**Supplied information**
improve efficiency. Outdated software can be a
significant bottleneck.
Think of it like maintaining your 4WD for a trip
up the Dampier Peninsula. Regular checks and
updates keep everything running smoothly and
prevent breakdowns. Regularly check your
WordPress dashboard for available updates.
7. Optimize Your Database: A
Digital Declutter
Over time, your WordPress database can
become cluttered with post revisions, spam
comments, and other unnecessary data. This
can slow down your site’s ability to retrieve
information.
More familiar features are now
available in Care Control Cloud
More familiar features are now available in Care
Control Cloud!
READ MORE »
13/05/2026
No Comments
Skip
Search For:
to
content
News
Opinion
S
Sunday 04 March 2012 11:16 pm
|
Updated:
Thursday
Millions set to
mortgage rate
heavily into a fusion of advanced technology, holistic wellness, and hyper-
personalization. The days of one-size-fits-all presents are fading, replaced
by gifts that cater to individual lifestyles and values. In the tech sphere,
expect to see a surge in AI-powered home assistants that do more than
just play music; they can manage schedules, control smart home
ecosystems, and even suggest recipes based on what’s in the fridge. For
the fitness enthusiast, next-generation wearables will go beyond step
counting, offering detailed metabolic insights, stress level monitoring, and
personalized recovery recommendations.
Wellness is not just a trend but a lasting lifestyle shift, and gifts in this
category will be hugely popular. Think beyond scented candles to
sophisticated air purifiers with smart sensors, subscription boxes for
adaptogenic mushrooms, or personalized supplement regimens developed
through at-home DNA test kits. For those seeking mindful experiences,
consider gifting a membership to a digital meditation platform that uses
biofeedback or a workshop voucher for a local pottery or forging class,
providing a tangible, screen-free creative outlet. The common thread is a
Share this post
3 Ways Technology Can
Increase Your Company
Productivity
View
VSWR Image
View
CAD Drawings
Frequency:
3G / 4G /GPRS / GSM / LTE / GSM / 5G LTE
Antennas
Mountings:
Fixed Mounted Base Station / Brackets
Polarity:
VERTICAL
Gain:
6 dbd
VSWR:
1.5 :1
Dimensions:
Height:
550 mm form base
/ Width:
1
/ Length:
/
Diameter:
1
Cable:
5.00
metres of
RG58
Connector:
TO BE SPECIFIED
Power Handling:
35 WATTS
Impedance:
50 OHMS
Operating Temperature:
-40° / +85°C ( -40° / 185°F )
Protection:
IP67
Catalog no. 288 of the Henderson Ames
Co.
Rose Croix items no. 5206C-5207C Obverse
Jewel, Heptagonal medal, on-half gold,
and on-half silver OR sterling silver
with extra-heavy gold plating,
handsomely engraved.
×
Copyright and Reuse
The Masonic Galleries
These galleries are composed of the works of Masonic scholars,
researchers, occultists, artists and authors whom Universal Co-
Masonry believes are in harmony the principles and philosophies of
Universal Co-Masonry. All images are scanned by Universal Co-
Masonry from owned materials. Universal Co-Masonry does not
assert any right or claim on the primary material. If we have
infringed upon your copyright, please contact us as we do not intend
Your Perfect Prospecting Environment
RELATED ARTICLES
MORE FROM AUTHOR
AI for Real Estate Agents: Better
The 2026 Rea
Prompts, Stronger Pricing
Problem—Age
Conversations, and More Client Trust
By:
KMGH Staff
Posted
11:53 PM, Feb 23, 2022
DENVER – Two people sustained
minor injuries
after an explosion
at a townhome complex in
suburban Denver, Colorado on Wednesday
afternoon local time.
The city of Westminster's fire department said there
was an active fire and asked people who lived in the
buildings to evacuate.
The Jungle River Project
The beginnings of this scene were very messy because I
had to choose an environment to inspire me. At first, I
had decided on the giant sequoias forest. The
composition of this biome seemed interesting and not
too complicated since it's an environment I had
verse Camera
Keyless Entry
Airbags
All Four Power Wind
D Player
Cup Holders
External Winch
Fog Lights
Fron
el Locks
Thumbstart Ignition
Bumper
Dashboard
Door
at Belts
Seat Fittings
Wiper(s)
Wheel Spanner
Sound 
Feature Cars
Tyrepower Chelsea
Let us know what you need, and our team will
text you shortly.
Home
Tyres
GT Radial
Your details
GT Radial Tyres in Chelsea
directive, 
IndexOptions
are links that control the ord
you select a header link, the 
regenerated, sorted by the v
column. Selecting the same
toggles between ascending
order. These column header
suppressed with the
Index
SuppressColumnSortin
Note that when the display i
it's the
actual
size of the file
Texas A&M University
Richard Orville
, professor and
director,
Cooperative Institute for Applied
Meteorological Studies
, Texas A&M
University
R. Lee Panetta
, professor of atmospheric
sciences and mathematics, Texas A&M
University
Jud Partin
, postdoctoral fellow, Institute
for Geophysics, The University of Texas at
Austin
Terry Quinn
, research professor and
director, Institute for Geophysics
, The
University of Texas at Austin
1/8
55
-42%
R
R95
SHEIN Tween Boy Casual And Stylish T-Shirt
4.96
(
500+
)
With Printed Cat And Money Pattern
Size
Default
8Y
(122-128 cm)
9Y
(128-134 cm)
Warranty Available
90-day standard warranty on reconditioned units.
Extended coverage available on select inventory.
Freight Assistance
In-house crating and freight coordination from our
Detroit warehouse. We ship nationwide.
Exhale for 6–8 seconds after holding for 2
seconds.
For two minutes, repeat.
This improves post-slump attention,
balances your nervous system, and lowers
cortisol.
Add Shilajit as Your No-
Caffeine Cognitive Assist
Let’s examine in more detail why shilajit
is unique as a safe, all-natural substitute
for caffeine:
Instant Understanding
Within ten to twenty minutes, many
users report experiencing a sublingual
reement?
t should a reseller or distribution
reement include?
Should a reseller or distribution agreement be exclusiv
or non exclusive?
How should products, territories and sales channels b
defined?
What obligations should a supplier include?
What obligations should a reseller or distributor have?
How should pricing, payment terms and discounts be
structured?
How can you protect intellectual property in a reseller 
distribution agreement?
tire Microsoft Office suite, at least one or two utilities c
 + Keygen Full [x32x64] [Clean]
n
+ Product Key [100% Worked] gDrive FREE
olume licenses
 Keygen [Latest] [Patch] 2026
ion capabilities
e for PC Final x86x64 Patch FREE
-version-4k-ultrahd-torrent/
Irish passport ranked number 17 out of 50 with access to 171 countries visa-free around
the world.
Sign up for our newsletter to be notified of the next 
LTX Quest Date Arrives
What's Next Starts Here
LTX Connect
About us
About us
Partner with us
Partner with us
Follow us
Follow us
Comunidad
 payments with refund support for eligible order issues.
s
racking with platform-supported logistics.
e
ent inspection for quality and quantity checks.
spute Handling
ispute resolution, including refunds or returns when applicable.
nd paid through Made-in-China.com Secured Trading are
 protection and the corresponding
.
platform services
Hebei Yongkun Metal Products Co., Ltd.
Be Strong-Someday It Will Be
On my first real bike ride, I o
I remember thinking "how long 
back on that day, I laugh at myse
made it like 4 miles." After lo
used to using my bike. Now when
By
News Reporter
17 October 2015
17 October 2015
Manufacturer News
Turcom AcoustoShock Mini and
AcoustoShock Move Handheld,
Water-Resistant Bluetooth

**Task to complete**
The full set of entries should appear again, unchanged, line by line.

**Problem solution**
improve efficiency. Outdated software can be a
significant bottleneck.
Think of it like maintaining your 4WD for a trip
up the Dampier Peninsula. Regular checks and
updates keep everything running smoothly and
prevent breakdowns. Regularly check your
WordPress dashboard for available updates.
7. Optimize Your Database: A
Digital Declutter
Over time, your WordPress database can
become cluttered with post revisions, spam
comments, and other unnecessary data. This
can slow down your site’s ability to retrieve
information.
More familiar features are now
available in Care Control Cloud
More familiar features are now available in Care
Control Cloud!
READ MORE »
13/05/2026
No Comments
Skip
Search For:
to
content
News
Opinion
S
Sunday 04 March 2012 11:16 pm
|
Updated:
Thursday
Millions set to
mortgage rate
heavily into a fusion of advanced technology, holistic wellness, and hyper-
personalization. The days of one-size-fits-all presents are fading, replaced
by gifts that cater to individual lifestyles and values. In the tech sphere,
expect to see a surge in AI-powered home assistants that do more than
just play music; they can manage schedules, control smart home
ecosystems, and even suggest recipes based on what’s in the fridge. For
the fitness enthusiast, next-generation wearables will go beyond step
counting, offering detailed metabolic insights, stress level monitoring, and
personalized recovery recommendations.
Wellness is not just a trend but a lasting lifestyle shift, and gifts in this
category will be hugely popular. Think beyond scented candles to
sophisticated air purifiers with smart sensors, subscription boxes for
adaptogenic mushrooms, or personalized supplement regimens developed
through at-home DNA test kits. For those seeking mindful experiences,
consider gifting a membership to a digital meditation platform that uses
biofeedback or a workshop voucher for a local pottery or forging class,
providing a tangible, screen-free creative outlet. The common thread is a
Share this post
3 Ways Technology Can
Increase Your Company
Productivity
View
VSWR Image
View
CAD Drawings
Frequency:
3G / 4G /GPRS / GSM / LTE / GSM / 5G LTE
Antennas
Mountings:
Fixed Mounted Base Station / Brackets
Polarity:
VERTICAL
Gain:
6 dbd
VSWR:
1.5 :1
Dimensions:
Height:
550 mm form base
/ Width:
1
/ Length:
/
Diameter:
1
Cable:
5.00
metres of
RG58
Connector:
TO BE SPECIFIED
Power Handling:
35 WATTS
Impedance:
50 OHMS
Operating Temperature:
-40° / +85°C ( -40° / 185°F )
Protection:
IP67
Catalog no. 288 of the Henderson Ames
Co.
Rose Croix items no. 5206C-5207C Obverse
Jewel, Heptagonal medal, on-half gold,
and on-half silver OR sterling silver
with extra-heavy gold plating,
handsomely engraved.
×
Copyright and Reuse
The Masonic Galleries
These galleries are composed of the works of Masonic scholars,
researchers, occultists, artists and authors whom Universal Co-
Masonry believes are in harmony the principles and philosophies of
Universal Co-Masonry. All images are scanned by Universal Co-
Masonry from owned materials. Universal Co-Masonry does not
assert any right or claim on the primary material. If we have
infringed upon your copyright, please contact us as we do not intend
Your Perfect Prospecting Environment
RELATED ARTICLES
MORE FROM AUTHOR
AI for Real Estate Agents: Better
The 2026 Rea
Prompts, Stronger Pricing
Problem—Age
Conversations, and More Client Trust
By:
KMGH Staff
Posted
11:53 PM, Feb 23, 2022
DENVER – Two people sustained
minor injuries
after an explosion
at a townhome complex in
suburban Denver, Colorado on Wednesday
afternoon local time.
The city of Westminster's fire department said there
was an active fire and asked people who lived in the
buildings to evacuate.
The Jungle River Project
The beginnings of this scene were very messy because I
had to choose an environment to inspire me. At first, I
had decided on the giant sequoias forest. The
composition of this biome seemed interesting and not
too complicated since it's an environment I had
verse Camera
Keyless Entry
Airbags
All Four Power Wind
D Player
Cup Holders
External Winch
Fog Lights
Fron
el Locks
Thumbstart Ignition
Bumper
Dashboard
Door
at Belts
Seat Fittings
Wiper(s)
Wheel Spanner
Sound 
Feature Cars
Tyrepower Chelsea
Let us know what you need, and our team will
text you shortly.
Home
Tyres
GT Radial
Your details
GT Radial Tyres in Chelsea
directive, 
IndexOptions
are links that control the ord
you select a header link, the 
regenerated, sorted by the v
column. Selecting the same
toggles between ascending
order. These column header
suppressed with the
Index
SuppressColumnSortin
Note that when the display i
it's the
actual
size of the file
Texas A&M University
Richard Orville
, professor and
director,
Cooperative Institute for Applied
Meteorological Studies
, Texas A&M
University
R. Lee Panetta
, professor of atmospheric
sciences and mathematics, Texas A&M
University
Jud Partin
, postdoctoral fellow, Institute
for Geophysics, The University of Texas at
Austin
Terry Quinn
, research professor and
director, Institute for Geophysics
, The
University of Texas at Austin
1/8
55
-42%
R
R95
SHEIN Tween Boy Casual And Stylish T-Shirt
4.96
(
500+
)
With Printed Cat And Money Pattern
Size
Default
8Y
(122-128 cm)
9Y
(128-134 cm)
Warranty Available
90-day standard warranty on reconditioned units.
Extended coverage available on select inventory.
Freight Assistance
In-house crating and freight coordination from our
Detroit warehouse. We ship nationwide.
Exhale for 6–8 seconds after holding for 2
seconds.
For two minutes, repeat.
This improves post-slump attention,
balances your nervous system, and lowers
cortisol.
Add Shilajit as Your No-
Caffeine Cognitive Assist
Let’s examine in more detail why shilajit
is unique as a safe, all-natural substitute
for caffeine:
Instant Understanding
Within ten to twenty minutes, many
users report experiencing a sublingual
reement?
t should a reseller or distribution
reement include?
Should a reseller or distribution agreement be exclusiv
or non exclusive?
How should products, territories and sales channels b
defined?
What obligations should a supplier include?
What obligations should a reseller or distributor have?
How should pricing, payment terms and discounts be
structured?
How can you protect intellectual property in a reseller 
distribution agreement?
tire Microsoft Office suite, at least one or two utilities c
 + Keygen Full [x32x64] [Clean]
n
+ Product Key [100% Worked] gDrive FREE
olume licenses
 Keygen [Latest] [Patch] 2026
ion capabilities
e for PC Final x86x64 Patch FREE
-version-4k-ultrahd-torrent/
Irish passport ranked number 17 out of 50 with access to 171 countries visa-free around
the world.
Sign up for our newsletter to be notified of the next 
LTX Quest Date Arrives
What's Next Starts Here
LTX Connect
About us
About us
Partner with us
Partner with us
Follow us
Follow us
Comunidad
 payments with refund support for eligible order issues.
s
racking with platform-supported logistics.
e
ent inspection for quality and quantity checks.
spute Handling
ispute resolution, including refunds or returns when applicable.
nd paid through Made-in-China.com Secured Trading are
 protection and the corresponding
.
platform services
Hebei Yongkun Metal Products Co., Ltd.
Be Strong-Someday It Will Be
On my first real bike ride, I o
I remember thinking "how long 
back on that day, I laugh at myse
made it like 4 miles." After lo
used to using my bike. Now when
By
News Reporter
17 October 2015
17 October 2015
Manufacturer News
Turcom AcoustoShock Mini and
AcoustoShock Move Handheld,
Water-Resistant Bluetooth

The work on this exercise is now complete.